Woody Allen’s legendary manager Jack Rollins has turned 100. A very special party was held in his honour, and the Hollywood Reporter has some details. Allen, along with many others, were in attendance.
Rollins has been managing Allen’s career pretty much from the beginning, and was later joined by Charles Joffe. Even to this day, Rollins’ name graces every new Allen film. He took a shy joke writer and made him a brilliant stand up. He took a TV funny man and guided him to be a master film maker. None of these steps could have happened without Rollins.
According to THR, a party was thrown by Rollin’s daughters at his home. Allen, along with Woody Allen: A Documentary director Robert Weide were in attendance. Marshall Brickman (who co-wrote Sleeper, Annie Hall, Manhattan and Manhattan Murder Mystery) was in attendance, Dick Cavett was there, and director Howard Storm, who appeared in Broadway Danny Rose, turned up too.
‘Broadway Danny Rose‘ was in many ways Allen’s tribute to Rollins. Danny Rose and his relationship with Lou Canova (played by Nick Apollo Forte) parallels Rollins and Harry Belafonte. Rollins appeared in that film.
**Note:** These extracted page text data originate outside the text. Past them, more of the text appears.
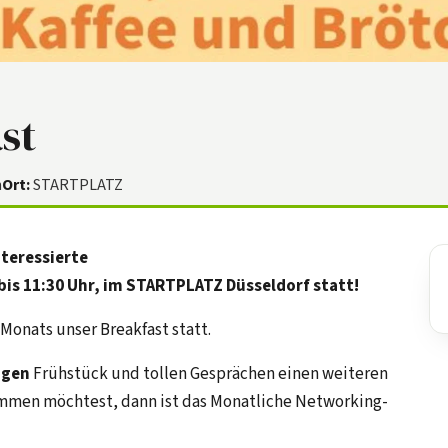
st
n
Ort:
STARTPLATZ
teressierte
bis 11:30 Uhr, im STARTPLATZ Düsseldorf statt!
Monats unser Breakfast statt.
igen
Frühstück und tollen Gesprächen einen weiteren
men möchtest, dann ist das Monatliche Networking-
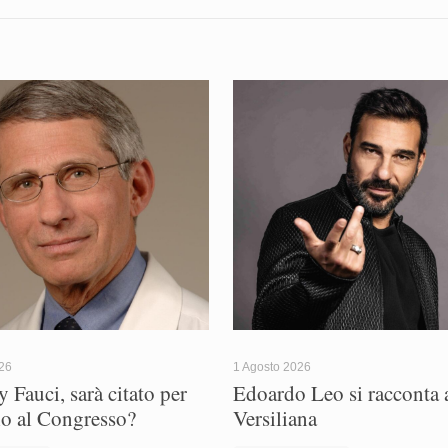
026
1 Agosto 2026
 Fauci, sarà citato per
Edoardo Leo si racconta a
io al Congresso?
Versiliana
His only other onscreen appearance in an Allen film was in Stardust Memories.
One memorable moment for the roughly 60 attendees, Weide says, was the unusual sight of Allen, Cavett and Storm removing their hearing aids, then comparing and contrasting the different styles as they tried to sell Rollins — their senior by many years — on the idea that he should consider getting some of his own.
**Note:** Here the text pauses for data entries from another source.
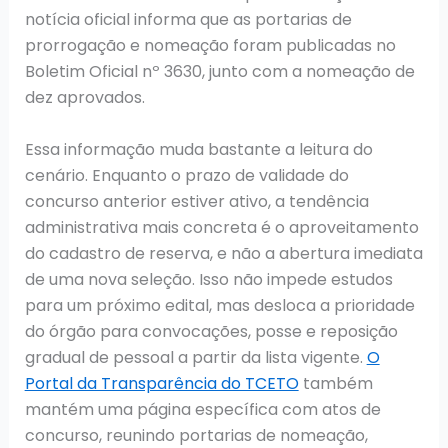
notícia oficial informa que as portarias de
prorrogação e nomeação foram publicadas no
Boletim Oficial nº 3630, junto com a nomeação de
dez aprovados.
Essa informação muda bastante a leitura do
cenário. Enquanto o prazo de validade do
concurso anterior estiver ativo, a tendência
administrativa mais concreta é o aproveitamento
do cadastro de reserva, e não a abertura imediata
de uma nova seleção. Isso não impede estudos
para um próximo edital, mas desloca a prioridade
do órgão para convocações, posse e reposição
gradual de pessoal a partir da lista vigente.
O
Portal da Transparência do TCETO
também
mantém uma página específica com atos de
concurso, reunindo portarias de nomeação,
Rollins discovered lots of talent over the years, many of which had some association with Allen. Robin Williams, Billy Crystal (both appeared in Deconstructing Harry), Diane Keaton and Louise Lasser – just to name a few.
— Bob Weide (@BobWeide) April 7, 2015
In related news, Rollins recieved an honorary Lifetime Achievement Award from the National Conference of Personal Managers. A photo from DCA Productions’ Facebook.
Rollins is a legend, and Allen called him (and Joffe) the Rolls Royce of Management. Here’s a clip from The Stand-Up Years: 1964-1968.
Happy 100th birthday Jack Rollins. You’ve had quite a century. Thanks for finding all these amazing people.